‘All that’s missing is the skin,’ she told a plain white collarless shirt. The skin had gone for now, but she had it in her head, like everything else it seemed, there was room for it, the solid curve of the shoulders, the dark hairs sitting at the back of the neck, almost invisible, the moles, freckles, the pale brown lake behind his left knee, the veins on his feet, the small smooth mound of his stomach. She folded the sleeves of the shirt behind its back. She ran her fingers down the spine of cracked buttons, pressed her hand against the front, soft and hard, soft and hard, and still the shirt said nothing.
5. Savings
‘Mrs Crane,’ said the man from the bank tapping his fat inky fingers, ‘you have more than enough funds to lend some to the nation. This war,’ he said, with something of a whisper, ‘is costing over one million pounds a day.’
‘War bonds, war loans, war savings certificates, I’ve really no idea what my husband would have asked for,’ she told him.
‘They’re all pretty much the same,’ he said, ‘and a double investment, for your family, and the nation.’
She wanted to ask him, will we get it all back if we lose? Will the Germans take it? Will it matter? And what if we win? Will we get interest? And what if I need all the money after all? Behind the man’s head hung a row of framed certificates, an etching of Britannia, and a sheet advertising war savings certificates, a picture of a father with his children. Save for their Education and Give them a Start in Life. The boy looked like Elijah. The girl had a ribbon in her hair.
‘We’ll take the savings certificates,’ she told him.
‘Excellent choice,’ he said. ‘Have you brought your chequebook?’
6. Family
Beatrice had never held a baby. Her family was so small and far apart that babies were something of a rarity. Of course, she’d seen acquaintances pushing their creaking perambulators through the streets of Normal, and she’d stopped and glanced inside, giving appreciative nods and comments to the small pink heads that looked somewhat crunched on top of the pillow. Babies were dolls.
‘Three years ago today,’ said Ada without looking round. ‘My last one, my Rose.’ She was on her knees doing something with a trowel.
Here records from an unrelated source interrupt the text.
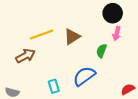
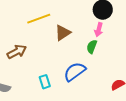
pink arrow: (117, 33) -> (99, 30), moved
yellow line: (42, 35) -> (39, 19), moved

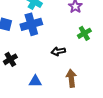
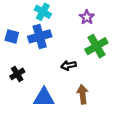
green cross: (84, 33) -> (96, 46), size x1.5
blue triangle: (35, 81) -> (44, 98), size x1.5

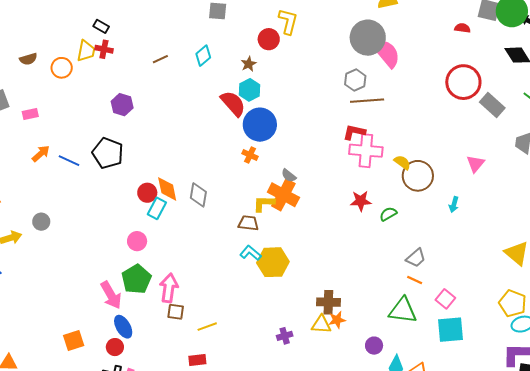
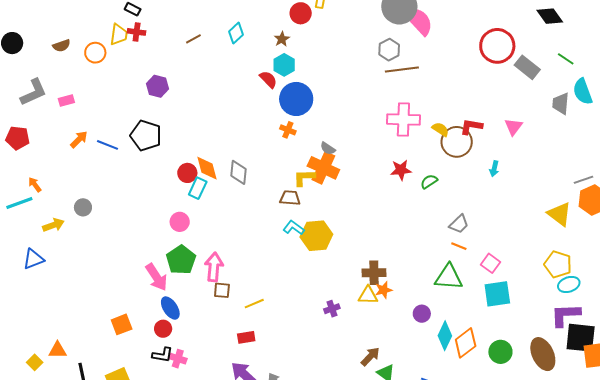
red semicircle: (233, 104) -> (268, 79), size x0.7
red L-shape: (354, 132) -> (471, 127), moved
The gravestone looked too bright against the mildewed weather-worn slabs that surrounded it.
‘I am so very sorry,’ said Beatrice, who had come wandering into the cemetery at the end of her walk. ‘I don’t know what to say, I know nothing about babies and how it feels to have them, or to lose them, so I can only imagine your sorrow.’
Ada stopped what she was doing and rolled the trowel into a dirty piece of hessian. ‘Oh, but you will have them,’ she said, ‘and yours will grow up into little people like they usually do.’
They sat on a bench looking out across the cemetery. There was the slow steady whirr of a lawnmower in the distance.
‘It’s peaceful,’ said Beatrice, sitting on her hands.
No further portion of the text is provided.